• **EXTRACTED RECORDS**:
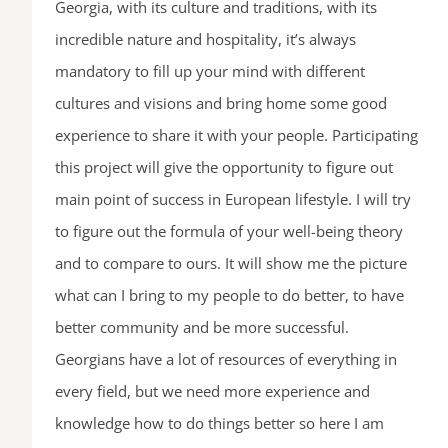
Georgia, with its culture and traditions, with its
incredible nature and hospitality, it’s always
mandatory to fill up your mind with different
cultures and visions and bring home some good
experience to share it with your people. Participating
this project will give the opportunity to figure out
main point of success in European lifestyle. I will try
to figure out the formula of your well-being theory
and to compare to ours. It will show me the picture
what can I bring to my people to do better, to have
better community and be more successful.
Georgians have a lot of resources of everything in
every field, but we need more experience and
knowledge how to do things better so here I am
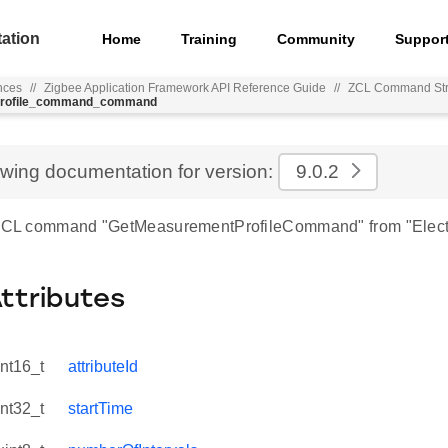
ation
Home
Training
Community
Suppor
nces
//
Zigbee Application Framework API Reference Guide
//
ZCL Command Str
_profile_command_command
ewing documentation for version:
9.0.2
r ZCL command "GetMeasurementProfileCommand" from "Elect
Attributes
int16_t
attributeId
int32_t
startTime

• **WORK REQUIRED**: When a line in the material contains the string "better", copy that line.

• **WRITTEN ANSWER**:
what can I bring to my people to do better, to have
better community and be more successful.
knowledge how to do things better so here I am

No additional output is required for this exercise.